Group 1 (index 0): x < 0, y > 0
Group 2 (index 1): x > 0, y > 0
Group 3 (index 2): x > 0, y < 0
Group 4 (index 3): x < 0, y < 0
The trickier part is when there are more than 4 sections, because then, I’d have to include their depth. What happens then is that the sections are further cut into smaller piece along the z-axis. And when deciding which section the object belongs to, the z-position of the object is checked to make sure it’s in the z-range of the section. To decide on the z-range, some simple calculation was done.
var depthLvl = Math.floor((sectionID)/4); // ie. 0-3 is lvl 0, 4-7 is lvl 1, 8-11 is lvl 2, etc.
var depth = C3DL_FAR_CLIPPING_PLANE / (sections / 4);
var startDepth = depth * depthLvl;
var endDepth = depth * (depthLvl + 1);As you can see, the depth of the whole scene is basically from where the camera is (close clipping plane), all the way to the far clipping plane, which is a constant set to 4000 in C3DL. And from there, the ranges are calculated, for example:
1 Section: 0-4000
4 Sections: 0-4000
8 Sections: 0-2000, 2000-4000
and so on…
Now that this is done, time to finish off the stepping. Finally, I’m starting to see faster movements in my sphere during collision! I still remember in my previous blog, I mentioned how the collision detection between spheres would take around 16000ms just to finish the test. Although, I still consider my collision test to be running slow for sphere-sphere, I am proud to say that, I have increased the efficiency to a somewhat acceptable speed. How long does the test take for a sphere-sphere collision detection now? About 200-300ms. That’s a significant reduction from the 16000ms I originally had. Not bad eh? How did I achieve that? Remember in that same previous blog, I suggested to cut down the number of triangles to test by checking to see if the triangles are at the front of the object? I’ve further improved that and narrowed down to even less triangles. I don’t know why it took me to think of doing this, but now that I’ve thought about it, it only seemed obvious. So instead of checking to see if the triangle is in the front of the object, which actually took more work than what I’m doing now, I check to see if the triangle in object A is within the bounding sphere of object B (Ex1 in diagram below). And then, I apply this same rule to the triangles of object B as well (Ex2 in diagram below). In this case, only the triangles in the region of the objects marked as yellow will be checked for collision.
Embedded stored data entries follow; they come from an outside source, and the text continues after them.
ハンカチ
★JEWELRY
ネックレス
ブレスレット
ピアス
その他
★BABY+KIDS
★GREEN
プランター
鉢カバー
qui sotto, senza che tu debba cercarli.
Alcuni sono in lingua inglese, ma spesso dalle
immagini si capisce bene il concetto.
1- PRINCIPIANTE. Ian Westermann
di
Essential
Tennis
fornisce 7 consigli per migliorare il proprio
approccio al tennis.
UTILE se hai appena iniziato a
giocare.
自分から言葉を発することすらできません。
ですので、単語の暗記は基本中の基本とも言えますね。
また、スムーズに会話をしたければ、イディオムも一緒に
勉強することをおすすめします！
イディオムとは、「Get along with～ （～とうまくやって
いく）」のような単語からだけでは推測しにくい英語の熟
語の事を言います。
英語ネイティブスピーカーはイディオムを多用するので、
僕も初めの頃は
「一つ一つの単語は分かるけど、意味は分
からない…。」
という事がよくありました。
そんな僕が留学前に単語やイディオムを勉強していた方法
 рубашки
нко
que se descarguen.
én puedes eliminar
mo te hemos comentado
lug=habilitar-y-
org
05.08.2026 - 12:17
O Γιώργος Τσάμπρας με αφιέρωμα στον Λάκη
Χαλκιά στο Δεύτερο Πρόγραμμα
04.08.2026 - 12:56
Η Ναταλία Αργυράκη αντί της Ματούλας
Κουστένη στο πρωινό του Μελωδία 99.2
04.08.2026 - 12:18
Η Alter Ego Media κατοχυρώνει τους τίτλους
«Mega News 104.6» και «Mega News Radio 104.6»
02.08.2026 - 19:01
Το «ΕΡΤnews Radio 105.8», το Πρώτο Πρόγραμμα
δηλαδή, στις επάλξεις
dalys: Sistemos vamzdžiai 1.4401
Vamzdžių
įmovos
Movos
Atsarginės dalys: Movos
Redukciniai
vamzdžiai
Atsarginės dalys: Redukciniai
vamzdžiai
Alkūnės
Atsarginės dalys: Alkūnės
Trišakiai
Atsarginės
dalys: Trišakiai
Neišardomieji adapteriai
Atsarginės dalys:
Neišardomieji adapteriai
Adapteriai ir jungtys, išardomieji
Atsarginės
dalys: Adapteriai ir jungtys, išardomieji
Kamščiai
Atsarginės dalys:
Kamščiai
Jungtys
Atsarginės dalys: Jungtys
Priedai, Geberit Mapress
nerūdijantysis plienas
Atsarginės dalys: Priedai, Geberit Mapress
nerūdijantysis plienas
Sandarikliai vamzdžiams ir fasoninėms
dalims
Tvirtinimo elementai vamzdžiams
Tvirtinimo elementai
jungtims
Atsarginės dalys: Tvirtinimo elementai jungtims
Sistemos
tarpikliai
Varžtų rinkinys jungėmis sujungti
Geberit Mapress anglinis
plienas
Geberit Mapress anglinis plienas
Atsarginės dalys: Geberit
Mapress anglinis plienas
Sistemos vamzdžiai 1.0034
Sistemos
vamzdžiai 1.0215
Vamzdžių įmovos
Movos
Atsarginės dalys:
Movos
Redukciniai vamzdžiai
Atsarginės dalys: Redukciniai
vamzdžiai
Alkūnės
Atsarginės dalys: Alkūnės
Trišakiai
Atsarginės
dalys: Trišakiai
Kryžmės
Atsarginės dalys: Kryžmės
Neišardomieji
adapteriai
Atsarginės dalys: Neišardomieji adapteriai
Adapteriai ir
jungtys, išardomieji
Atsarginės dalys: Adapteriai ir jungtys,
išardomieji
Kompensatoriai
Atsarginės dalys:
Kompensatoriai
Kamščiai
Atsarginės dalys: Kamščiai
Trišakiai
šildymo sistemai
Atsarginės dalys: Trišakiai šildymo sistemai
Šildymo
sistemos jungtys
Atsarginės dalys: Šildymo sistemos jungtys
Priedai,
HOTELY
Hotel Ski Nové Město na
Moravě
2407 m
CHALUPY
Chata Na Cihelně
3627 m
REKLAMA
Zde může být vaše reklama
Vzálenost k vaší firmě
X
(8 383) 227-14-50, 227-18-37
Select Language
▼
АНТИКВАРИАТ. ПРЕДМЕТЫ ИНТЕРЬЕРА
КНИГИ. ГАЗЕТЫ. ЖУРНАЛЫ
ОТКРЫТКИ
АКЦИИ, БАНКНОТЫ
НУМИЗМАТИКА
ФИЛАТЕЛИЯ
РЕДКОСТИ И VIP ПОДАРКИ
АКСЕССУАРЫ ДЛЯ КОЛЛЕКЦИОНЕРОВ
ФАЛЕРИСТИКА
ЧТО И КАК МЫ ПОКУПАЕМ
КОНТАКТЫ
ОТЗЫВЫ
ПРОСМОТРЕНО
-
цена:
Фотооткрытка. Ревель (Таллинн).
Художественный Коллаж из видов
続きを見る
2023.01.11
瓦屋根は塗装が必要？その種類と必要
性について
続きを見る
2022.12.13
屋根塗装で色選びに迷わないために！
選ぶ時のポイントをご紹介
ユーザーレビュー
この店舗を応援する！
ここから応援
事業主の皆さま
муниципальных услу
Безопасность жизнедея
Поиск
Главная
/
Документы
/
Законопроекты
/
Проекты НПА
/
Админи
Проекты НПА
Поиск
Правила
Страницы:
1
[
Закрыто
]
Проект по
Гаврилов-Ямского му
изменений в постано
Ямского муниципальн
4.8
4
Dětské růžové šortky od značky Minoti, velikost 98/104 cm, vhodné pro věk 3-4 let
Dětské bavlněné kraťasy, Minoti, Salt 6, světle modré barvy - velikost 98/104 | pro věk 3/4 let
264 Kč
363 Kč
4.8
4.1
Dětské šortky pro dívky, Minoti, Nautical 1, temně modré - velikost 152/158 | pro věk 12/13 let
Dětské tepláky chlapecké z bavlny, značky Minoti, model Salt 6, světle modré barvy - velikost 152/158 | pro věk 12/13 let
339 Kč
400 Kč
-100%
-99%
- Find objects that have their collision detection flag turned on
- Check to see if they pass the bounding sphere test
- Perform triangle-triangle test for objects that pass bounding sphere test
- Go through the triangles of object A
- For each triangle of object A that is within the bounding sphere of object B, go through the triangles of object B
- Find triangles of object B that is within the bounding sphere of object A
- With those triangles, perform test for intersection